Karena itu, peran KPK menjadi sangat penting. Lembaga antirasuah perlu memperluas koridor hukum dan mendorong lahirnya aturan baru yang secara eksplisit mengkategorikan penghasilan dari monetisasi media sosial pejabat sebagai gratifikasi. Setiap penghasilan yang timbul karena jabatan—baik melalui endorsement, sponsorship, maupun monetisasi platform digital—harus dicatat dan dilaporkan. Langkah ini akan memperkuat transparansi serta mencegah penyalahgunaan jabatan untuk kepentingan pribadi.

Pemerintah pun sudah sepatutnya mewajibkan pejabat publik menutup akun media sosial pribadi yang menghasilkan pendapatan, atau minimal mengubahnya menjadi akun non-komersial yang tidak bisa dimonetisasi. Akun komersial pejabat berpotensi menjadi mesin penggalangan dana pribadi dengan memanfaatkan jabatan dan jumlah pengikut yang besar. Hal ini jelas bertentangan dengan prinsip amanah publik, karena jabatan negara bukanlah sarana mencari keuntungan tambahan, melainkan amanat untuk melayani rakyat.

Bahaya yang lebih serius adalah lahirnya pejabat yang lebih sibuk mengejar popularitas dan keuntungan dari konten viral ketimbang bekerja sepenuh hati untuk masyarakat. Jika pendapatan dari media sosial melebihi gaji resmi, maka keberpihakan pejabat pada kepentingan rakyat akan terancam. Pada akhirnya, rakyat pembayar pajak yang telah membiayai gaji mereka justru dirugikan karena pelayanan publik terganggu oleh ambisi pribadi.

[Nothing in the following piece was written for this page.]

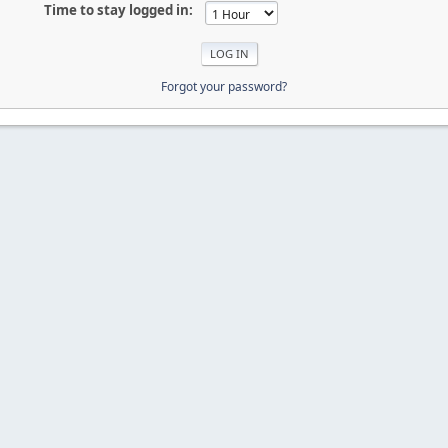
Time to stay logged in:
Forgot your password?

Untuk mencegah hal tersebut, KPK perlu memformalkan penghasilan media sosial pejabat sebagai bagian dari gratifikasi yang wajib dilaporkan. Definisi gratifikasi juga harus diperluas dalam peraturan internal agar mencakup praktik monetisasi digital. Selain itu, pejabat publik wajib menutup atau mengubah akun pribadinya menjadi akun resmi non-komersial yang dikelola secara transparan.

Langkah-langkah ini akan menjaga integritas pejabat publik, memperkuat kepercayaan masyarakat, dan memastikan jabatan negara tidak dikecilkan menjadi sekadar sumber pendapatan pribadi. Seorang pemimpin sejati seharusnya berhenti mengejar keuntungan dari popularitas digital, dan mengabdikan dirinya sepenuhnya demi kepentingan rakyat.